His smile is crooked. “You want insider tips?”

“I want to see the city. Tell me where I should go.”

“There’s a tiny deli on the end of 74th and West. It serves these great pastrami sandwiches,” he deadpans, “but oddly enough, they also have Chinese food.”

“Watch yourself,” I warn him.

Tristan’s smile is wide and uninhibited, leaving me dazed. “I’d never mock you, Freddie.”

“Sure you wouldn’t.” But I’m smiling as I shake my head. “I should have known better than to ask advice from an Upper West Sider.”

“There’s something wrong with this area?”

“No one talks to one another,” I say. “I don’t know the name of a single person in my building, except the doorman and my super.”

“That’s New York.” He raises an eyebrow. “I didn’t know you were so sociable, Strait-laced.”

I groan. “I really don’t like that nickname.”

“It’s a shame, because I really do. It’s what I called you in my head before I met the real you.”

My fingers tighten around my sandwich. “So you thought about me after the party, huh?”

His eyes lock with mine. “You thought about me.”

“You’re so confident in that.”

“Well?” he asks, an eyebrow rising. “Didn’t you?”

“I did,” I admit. The tension between us rises another notch, the air vibrating around me. “And when I met you, I couldn’t help but wonder…”

“Yes?” he prompts.

“Wonder why you go to those parties.”

Something sparks in his eyes. “They’re fun.”

“Yes, well, they certainly are.” Heat rises to my cheeks, but I don’t look away from his gaze. “That’s it, then?
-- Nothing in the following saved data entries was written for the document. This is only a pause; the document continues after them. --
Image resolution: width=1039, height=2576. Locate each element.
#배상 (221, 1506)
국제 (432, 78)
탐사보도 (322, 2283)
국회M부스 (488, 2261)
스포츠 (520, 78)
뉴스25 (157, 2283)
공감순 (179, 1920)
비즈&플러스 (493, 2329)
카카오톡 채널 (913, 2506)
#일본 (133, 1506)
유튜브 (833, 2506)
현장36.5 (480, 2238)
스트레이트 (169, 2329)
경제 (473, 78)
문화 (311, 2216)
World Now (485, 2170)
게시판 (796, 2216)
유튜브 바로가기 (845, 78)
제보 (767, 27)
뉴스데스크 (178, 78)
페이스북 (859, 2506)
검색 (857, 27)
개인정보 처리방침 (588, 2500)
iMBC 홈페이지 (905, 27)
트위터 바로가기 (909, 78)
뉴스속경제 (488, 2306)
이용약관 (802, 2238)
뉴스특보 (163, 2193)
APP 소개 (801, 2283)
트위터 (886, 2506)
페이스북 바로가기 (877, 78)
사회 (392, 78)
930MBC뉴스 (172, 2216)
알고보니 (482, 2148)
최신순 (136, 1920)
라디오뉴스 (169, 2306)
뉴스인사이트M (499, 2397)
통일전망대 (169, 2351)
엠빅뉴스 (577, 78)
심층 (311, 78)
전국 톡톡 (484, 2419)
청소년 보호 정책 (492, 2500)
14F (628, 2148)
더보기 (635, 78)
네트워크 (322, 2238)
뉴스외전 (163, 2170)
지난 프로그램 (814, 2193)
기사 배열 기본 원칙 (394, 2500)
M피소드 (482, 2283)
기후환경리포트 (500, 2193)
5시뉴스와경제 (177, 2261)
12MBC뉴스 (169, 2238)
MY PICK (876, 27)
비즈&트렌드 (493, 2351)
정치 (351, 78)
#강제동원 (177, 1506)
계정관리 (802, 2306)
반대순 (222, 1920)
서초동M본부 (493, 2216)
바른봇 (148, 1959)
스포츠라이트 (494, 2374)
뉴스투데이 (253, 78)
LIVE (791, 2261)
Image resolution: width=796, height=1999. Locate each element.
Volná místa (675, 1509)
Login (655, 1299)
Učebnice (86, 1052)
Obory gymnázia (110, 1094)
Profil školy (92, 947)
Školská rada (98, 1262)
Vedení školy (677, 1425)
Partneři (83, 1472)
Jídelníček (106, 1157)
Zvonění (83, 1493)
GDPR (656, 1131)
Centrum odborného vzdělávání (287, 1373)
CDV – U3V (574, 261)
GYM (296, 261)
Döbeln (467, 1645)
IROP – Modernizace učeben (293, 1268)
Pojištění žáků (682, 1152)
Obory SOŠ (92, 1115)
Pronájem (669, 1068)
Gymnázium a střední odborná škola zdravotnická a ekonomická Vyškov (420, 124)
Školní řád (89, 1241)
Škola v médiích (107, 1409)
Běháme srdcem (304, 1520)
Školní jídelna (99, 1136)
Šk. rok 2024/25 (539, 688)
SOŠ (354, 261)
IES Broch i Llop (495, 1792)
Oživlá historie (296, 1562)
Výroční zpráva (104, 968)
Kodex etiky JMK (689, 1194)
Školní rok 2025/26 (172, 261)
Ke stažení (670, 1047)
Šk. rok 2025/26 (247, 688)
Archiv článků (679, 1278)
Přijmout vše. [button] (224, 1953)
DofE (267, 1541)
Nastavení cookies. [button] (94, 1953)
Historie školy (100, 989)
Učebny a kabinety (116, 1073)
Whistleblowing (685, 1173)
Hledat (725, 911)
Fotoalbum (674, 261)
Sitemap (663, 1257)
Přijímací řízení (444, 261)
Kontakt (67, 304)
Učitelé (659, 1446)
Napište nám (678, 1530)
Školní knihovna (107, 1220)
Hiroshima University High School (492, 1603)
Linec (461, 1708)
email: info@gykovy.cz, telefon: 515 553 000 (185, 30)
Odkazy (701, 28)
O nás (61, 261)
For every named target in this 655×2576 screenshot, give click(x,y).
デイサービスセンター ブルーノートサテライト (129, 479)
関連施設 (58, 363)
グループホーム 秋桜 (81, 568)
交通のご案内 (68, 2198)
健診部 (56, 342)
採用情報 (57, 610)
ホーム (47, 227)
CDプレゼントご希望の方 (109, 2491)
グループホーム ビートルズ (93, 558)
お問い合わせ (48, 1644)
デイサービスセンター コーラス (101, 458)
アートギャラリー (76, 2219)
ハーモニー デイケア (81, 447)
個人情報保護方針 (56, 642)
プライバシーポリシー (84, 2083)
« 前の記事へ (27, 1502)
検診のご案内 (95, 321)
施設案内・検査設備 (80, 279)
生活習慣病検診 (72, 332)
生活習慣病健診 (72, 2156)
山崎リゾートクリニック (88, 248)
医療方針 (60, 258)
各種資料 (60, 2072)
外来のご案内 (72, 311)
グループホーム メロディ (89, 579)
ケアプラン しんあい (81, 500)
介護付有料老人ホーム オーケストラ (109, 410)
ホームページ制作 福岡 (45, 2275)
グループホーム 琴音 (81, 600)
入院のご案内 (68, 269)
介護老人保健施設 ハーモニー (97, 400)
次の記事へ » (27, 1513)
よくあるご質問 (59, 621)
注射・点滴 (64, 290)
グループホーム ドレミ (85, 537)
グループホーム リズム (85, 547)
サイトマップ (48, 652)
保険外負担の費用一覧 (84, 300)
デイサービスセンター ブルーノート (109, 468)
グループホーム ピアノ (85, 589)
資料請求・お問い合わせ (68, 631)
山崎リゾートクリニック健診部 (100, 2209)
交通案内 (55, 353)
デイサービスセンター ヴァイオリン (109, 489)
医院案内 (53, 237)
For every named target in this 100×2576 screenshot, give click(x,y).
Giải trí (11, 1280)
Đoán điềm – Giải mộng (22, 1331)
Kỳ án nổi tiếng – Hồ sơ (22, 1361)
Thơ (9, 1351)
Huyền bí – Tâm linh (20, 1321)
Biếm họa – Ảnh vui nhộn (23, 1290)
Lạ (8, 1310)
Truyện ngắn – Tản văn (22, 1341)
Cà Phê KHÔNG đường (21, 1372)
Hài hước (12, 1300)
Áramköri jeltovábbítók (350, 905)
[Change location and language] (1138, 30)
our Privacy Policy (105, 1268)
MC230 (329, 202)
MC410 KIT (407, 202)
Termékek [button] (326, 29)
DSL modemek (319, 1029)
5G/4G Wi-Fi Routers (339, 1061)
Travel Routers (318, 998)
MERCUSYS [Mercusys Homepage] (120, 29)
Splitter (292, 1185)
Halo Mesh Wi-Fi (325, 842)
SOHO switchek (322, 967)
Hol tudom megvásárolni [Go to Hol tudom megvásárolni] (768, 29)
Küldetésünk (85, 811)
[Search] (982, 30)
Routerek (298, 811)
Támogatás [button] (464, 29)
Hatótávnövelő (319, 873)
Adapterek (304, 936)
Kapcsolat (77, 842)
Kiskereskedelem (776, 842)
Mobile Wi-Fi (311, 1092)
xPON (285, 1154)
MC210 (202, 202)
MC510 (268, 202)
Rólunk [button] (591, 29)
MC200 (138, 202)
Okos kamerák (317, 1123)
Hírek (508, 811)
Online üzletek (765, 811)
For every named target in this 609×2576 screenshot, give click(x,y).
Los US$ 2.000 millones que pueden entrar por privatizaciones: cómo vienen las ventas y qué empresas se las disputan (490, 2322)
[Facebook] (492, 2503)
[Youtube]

It’s a fun pastime.”

His eyes darken. I hadn’t meant for my words to sound judgmental, but hearing them back, it’s there. And perhaps I do judge him. Not for going, no, I’d gone too. But for settling for that. He’s in his mid-thirties, after all.

“They are what they are,” he says gruffly. “No strings, no attachment, no commitments.”

I bite my lip. “It’s simple.”

“It’s simple,” he agrees.

I think of his son, his job. The commitment to making Exciteur the best it could be. “So you don’t have the time to date properly, then, and the Gilded Room is the second best option,” I summarize.

“You have me all figured out, do you?”

My heart does a double-take, but I give him a confident grin. “I’m something of a people-reader.”

“Is that so?”

“Yes.”

“Then finding the mole in the Strategy Department should be a day’s work for you. Tell me, Freddie,” he says, reaching for the French fries, “why are you single?”